Return a faithful copy of all the entries, omitting the images.

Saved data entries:
__________________________________________________
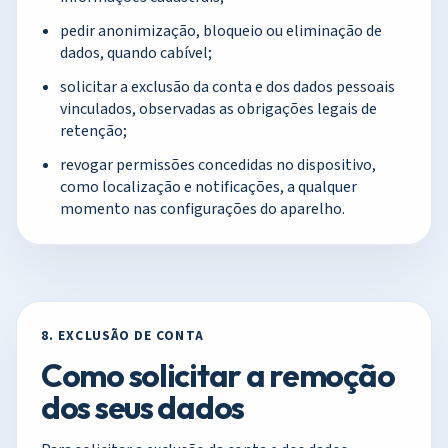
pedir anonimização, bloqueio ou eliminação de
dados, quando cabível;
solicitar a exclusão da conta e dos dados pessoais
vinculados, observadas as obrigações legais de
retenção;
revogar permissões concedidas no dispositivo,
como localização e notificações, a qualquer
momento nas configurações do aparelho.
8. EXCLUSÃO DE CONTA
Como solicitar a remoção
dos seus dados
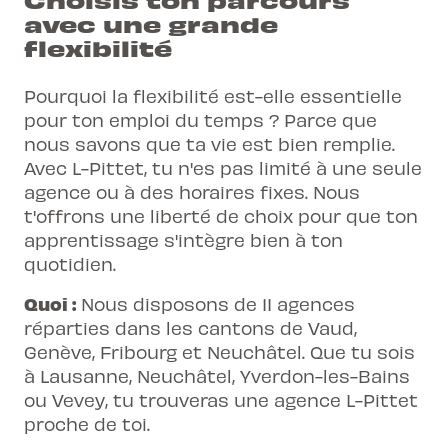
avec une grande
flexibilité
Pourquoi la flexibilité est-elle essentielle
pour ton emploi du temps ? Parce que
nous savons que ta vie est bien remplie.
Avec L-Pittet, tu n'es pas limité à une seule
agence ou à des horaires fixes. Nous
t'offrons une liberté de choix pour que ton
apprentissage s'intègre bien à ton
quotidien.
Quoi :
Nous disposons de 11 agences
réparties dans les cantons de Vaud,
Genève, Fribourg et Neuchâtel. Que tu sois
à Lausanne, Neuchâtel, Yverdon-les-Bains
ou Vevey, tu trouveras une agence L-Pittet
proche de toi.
__________________________________________________
- **Output below**:
pedir anonimização, bloqueio ou eliminação de
dados, quando cabível;
solicitar a exclusão da conta e dos dados pessoais
vinculados, observadas as obrigações legais de
retenção;
revogar permissões concedidas no dispositivo,
como localização e notificações, a qualquer
momento nas configurações do aparelho.
8. EXCLUSÃO DE CONTA
Como solicitar a remoção
dos seus dados
avec une grande
flexibilité
Pourquoi la flexibilité est-elle essentielle
pour ton emploi du temps ? Parce que
nous savons que ta vie est bien remplie.
Avec L-Pittet, tu n'es pas limité à une seule
agence ou à des horaires fixes. Nous
t'offrons une liberté de choix pour que ton
apprentissage s'intègre bien à ton
quotidien.
Quoi :
Nous disposons de 11 agences
réparties dans les cantons de Vaud,
Genève, Fribourg et Neuchâtel. Que tu sois
à Lausanne, Neuchâtel, Yverdon-les-Bains
ou Vevey, tu trouveras une agence L-Pittet
proche de toi.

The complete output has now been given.